The Jupiter Wind Farm, proposed for development south-east of Tarago by Australian-Spanish joint venture EPYC, was this week rejected by the department as “fundamentally unsuitable” to the site and surrounds – despite being downsized by almost half, to 54 turbines.
It will now go to the Planning Assessment Commission for the final determination, but the department has recommended approval of the project should be refused.
Director of Resource and Energy Assessments Mike Young said the department “considered the application on its merits, but found it would have unacceptable visual impacts on almost half of the 110 homes located near the project.
“The proposal is inconsistent with local planning controls, which classify a third of the proposed site as an environmental management zone,” Young said.
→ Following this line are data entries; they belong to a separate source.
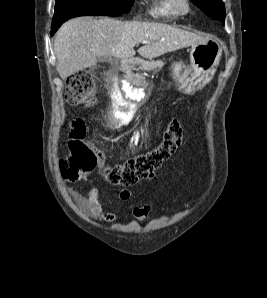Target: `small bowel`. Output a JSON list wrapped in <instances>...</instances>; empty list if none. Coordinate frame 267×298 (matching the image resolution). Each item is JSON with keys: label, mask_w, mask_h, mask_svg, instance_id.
I'll list each match as a JSON object with an SVG mask.
<instances>
[{"label": "small bowel", "mask_w": 267, "mask_h": 298, "mask_svg": "<svg viewBox=\"0 0 267 298\" xmlns=\"http://www.w3.org/2000/svg\"><path fill=\"white\" fill-rule=\"evenodd\" d=\"M130 195V191L125 188L120 192L119 198L122 201H126L130 198ZM73 197L76 203L81 207V209L91 217L104 219L108 222L116 221L117 216L114 213L104 212L102 206L98 201L97 189L91 188L87 196H83L77 192H74ZM150 211L151 207L149 205H145L134 207L131 213L136 220L142 221L148 217Z\"/></svg>", "instance_id": "1"}]
</instances>
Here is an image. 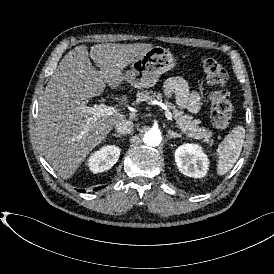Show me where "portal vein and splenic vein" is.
Wrapping results in <instances>:
<instances>
[{
  "label": "portal vein and splenic vein",
  "instance_id": "1",
  "mask_svg": "<svg viewBox=\"0 0 274 274\" xmlns=\"http://www.w3.org/2000/svg\"><path fill=\"white\" fill-rule=\"evenodd\" d=\"M162 109L165 111V116L167 120L173 121V116L168 107L164 104L161 105ZM80 110L83 113L91 114L94 119H97L101 116H109L115 113V107L108 106L104 102H101L98 106H81Z\"/></svg>",
  "mask_w": 274,
  "mask_h": 274
}]
</instances>
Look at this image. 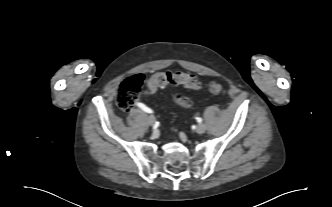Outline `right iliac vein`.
<instances>
[{
    "instance_id": "1",
    "label": "right iliac vein",
    "mask_w": 332,
    "mask_h": 207,
    "mask_svg": "<svg viewBox=\"0 0 332 207\" xmlns=\"http://www.w3.org/2000/svg\"><path fill=\"white\" fill-rule=\"evenodd\" d=\"M156 122V119L153 115L148 116V123L149 125L153 126Z\"/></svg>"
}]
</instances>
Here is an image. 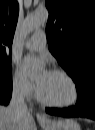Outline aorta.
<instances>
[{
    "label": "aorta",
    "mask_w": 95,
    "mask_h": 130,
    "mask_svg": "<svg viewBox=\"0 0 95 130\" xmlns=\"http://www.w3.org/2000/svg\"><path fill=\"white\" fill-rule=\"evenodd\" d=\"M48 11L43 9V10H38L29 15L23 25V32L25 35L31 33L33 30L38 28L39 26L45 24L48 20Z\"/></svg>",
    "instance_id": "aorta-1"
}]
</instances>
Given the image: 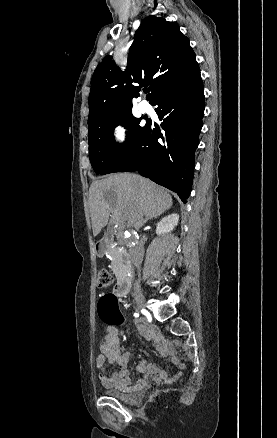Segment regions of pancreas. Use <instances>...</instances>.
Instances as JSON below:
<instances>
[{"instance_id": "cf45deb5", "label": "pancreas", "mask_w": 277, "mask_h": 438, "mask_svg": "<svg viewBox=\"0 0 277 438\" xmlns=\"http://www.w3.org/2000/svg\"><path fill=\"white\" fill-rule=\"evenodd\" d=\"M115 238L116 233L114 231H107L102 239H97L96 244L103 245L104 250L102 253H110L108 258L110 270H121L122 267H125L126 260L123 258V251H117Z\"/></svg>"}]
</instances>
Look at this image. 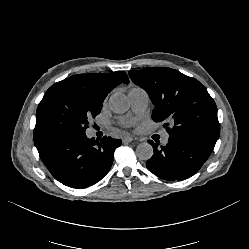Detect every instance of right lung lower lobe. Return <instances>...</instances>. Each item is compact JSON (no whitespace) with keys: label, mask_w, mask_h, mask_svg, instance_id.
<instances>
[{"label":"right lung lower lobe","mask_w":249,"mask_h":249,"mask_svg":"<svg viewBox=\"0 0 249 249\" xmlns=\"http://www.w3.org/2000/svg\"><path fill=\"white\" fill-rule=\"evenodd\" d=\"M34 143L54 178L72 188H85L108 173L121 140L104 136L99 141L85 132H60L36 133Z\"/></svg>","instance_id":"98d812e1"}]
</instances>
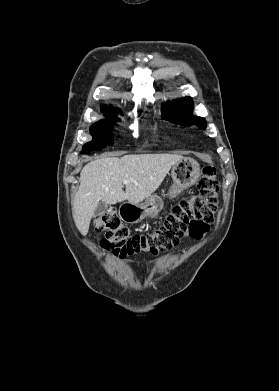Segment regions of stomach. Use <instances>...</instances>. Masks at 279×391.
Wrapping results in <instances>:
<instances>
[{"label":"stomach","instance_id":"0dacf381","mask_svg":"<svg viewBox=\"0 0 279 391\" xmlns=\"http://www.w3.org/2000/svg\"><path fill=\"white\" fill-rule=\"evenodd\" d=\"M200 177V166L192 158H183L172 166V186L169 197L175 198L183 190L193 186ZM163 200L158 195H151L141 204L123 203L119 208L120 218L127 223H138L146 217H156L163 209Z\"/></svg>","mask_w":279,"mask_h":391}]
</instances>
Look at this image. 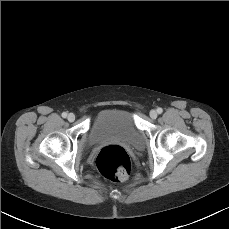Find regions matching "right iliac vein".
Masks as SVG:
<instances>
[{"instance_id":"1","label":"right iliac vein","mask_w":229,"mask_h":229,"mask_svg":"<svg viewBox=\"0 0 229 229\" xmlns=\"http://www.w3.org/2000/svg\"><path fill=\"white\" fill-rule=\"evenodd\" d=\"M67 119L70 121V122H73L75 120V115L73 113H70L68 116H67Z\"/></svg>"}]
</instances>
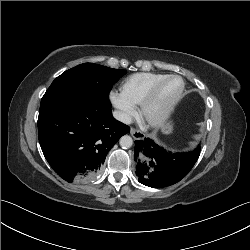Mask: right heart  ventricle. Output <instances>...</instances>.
I'll use <instances>...</instances> for the list:
<instances>
[{
  "label": "right heart ventricle",
  "mask_w": 250,
  "mask_h": 250,
  "mask_svg": "<svg viewBox=\"0 0 250 250\" xmlns=\"http://www.w3.org/2000/svg\"><path fill=\"white\" fill-rule=\"evenodd\" d=\"M167 76L163 73L141 72L125 78L120 85V94L133 106L140 104L154 83Z\"/></svg>",
  "instance_id": "obj_1"
}]
</instances>
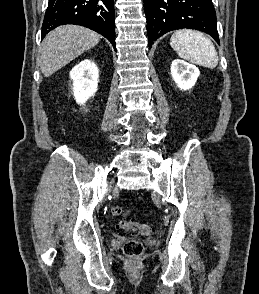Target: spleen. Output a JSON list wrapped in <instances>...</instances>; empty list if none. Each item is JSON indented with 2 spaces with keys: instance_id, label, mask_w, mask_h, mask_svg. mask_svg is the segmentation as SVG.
I'll return each mask as SVG.
<instances>
[{
  "instance_id": "1",
  "label": "spleen",
  "mask_w": 259,
  "mask_h": 294,
  "mask_svg": "<svg viewBox=\"0 0 259 294\" xmlns=\"http://www.w3.org/2000/svg\"><path fill=\"white\" fill-rule=\"evenodd\" d=\"M171 47L179 57L213 69L218 64L217 51L211 40L198 31L178 30L170 39Z\"/></svg>"
}]
</instances>
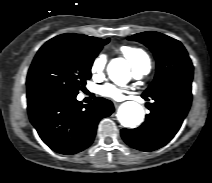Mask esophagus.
Instances as JSON below:
<instances>
[{
  "label": "esophagus",
  "mask_w": 212,
  "mask_h": 183,
  "mask_svg": "<svg viewBox=\"0 0 212 183\" xmlns=\"http://www.w3.org/2000/svg\"><path fill=\"white\" fill-rule=\"evenodd\" d=\"M113 103H114V106H115V107H118V105H119L118 102L114 101Z\"/></svg>",
  "instance_id": "obj_1"
}]
</instances>
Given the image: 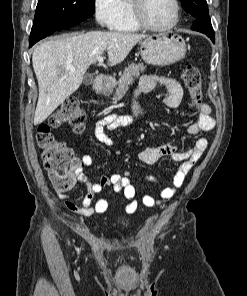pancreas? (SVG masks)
Wrapping results in <instances>:
<instances>
[{
  "instance_id": "pancreas-1",
  "label": "pancreas",
  "mask_w": 247,
  "mask_h": 296,
  "mask_svg": "<svg viewBox=\"0 0 247 296\" xmlns=\"http://www.w3.org/2000/svg\"><path fill=\"white\" fill-rule=\"evenodd\" d=\"M145 70L143 63H131L124 69L123 75L117 82L116 93L114 96L115 100H120L129 89V86L134 83L135 78H138L140 72Z\"/></svg>"
}]
</instances>
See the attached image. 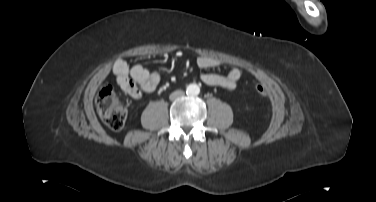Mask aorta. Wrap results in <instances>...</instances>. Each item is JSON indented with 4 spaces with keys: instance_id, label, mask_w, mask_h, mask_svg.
I'll return each instance as SVG.
<instances>
[{
    "instance_id": "obj_1",
    "label": "aorta",
    "mask_w": 376,
    "mask_h": 202,
    "mask_svg": "<svg viewBox=\"0 0 376 202\" xmlns=\"http://www.w3.org/2000/svg\"><path fill=\"white\" fill-rule=\"evenodd\" d=\"M187 95L197 96L200 93V88L197 84H190L186 89Z\"/></svg>"
}]
</instances>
The department also said it received 400 objections from the local community and interest groups during the exhibition period.
Back in October 2015, the project was rejected for the first time by the Department, for failing to adequately assess the visual and noise impacts of the turbines, or to properly consult with local residents.
The wind farm was originally designed with a capacity of 350MW, or 100 turbines, to be sited on a 12,000 hectare stretch of agricultural land, hosted by 25 different landholders.
As we reported at the time, that group in the past had political support from NSW Liberal MP, Pru Goward, who was active in the anti-wind movement in the NSW-ACT region, particularly when she was minister for health.
“Increasingly, I am on the view that there is some validity on the health effects,” she told a community meeting in 2015. “There are a number of people with health problems … it is clearly not psychosomatic.
“They impact upon the landscape and have an immediate effect upon land value… I am with this community and plan on putting pressure on the state government.”
For Jupiter Wind Farm, that mix of community and political pressure seems to have been the project’s undoing.
But notably, EPYC has been criticised, even from within its own wind industry ranks, for its part in failing to engage properly with the locals.
“There are plenty of examples Australia-wide of wind power projects having long-lasting and beneficial impacts for local communities – both financially and socially,” said Australian Wind Alliance national coordinator, Andrew Bray.
“However, it is critical that these projects have effective and transparent community engagement from the start to ensure the project delivers good outcomes for everyone,” he told the Goulburn Post.
“In this instance, that crucial engagement did not happen and this threatened to negatively affect community views not just on this project, but on wind power generally.
“We were concerned about this so we felt it was important to speak out in support of the community and object to the project.”